What to produce: Which of the lines below contain the string "ítem"? Pull each one out of the data.

Material for this task:
▽
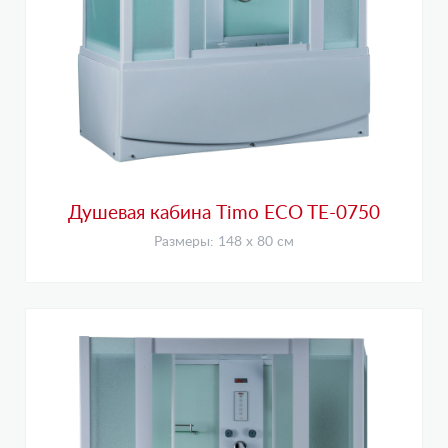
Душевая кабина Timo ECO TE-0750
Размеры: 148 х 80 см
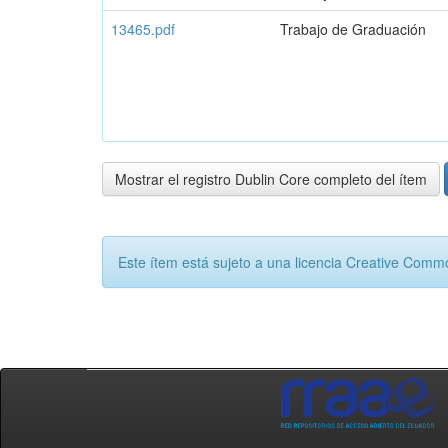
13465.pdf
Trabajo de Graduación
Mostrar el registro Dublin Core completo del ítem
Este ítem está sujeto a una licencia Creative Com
△
Written answer:
Mostrar el registro Dublin Core completo del ítem
Este ítem está sujeto a una licencia Creative Com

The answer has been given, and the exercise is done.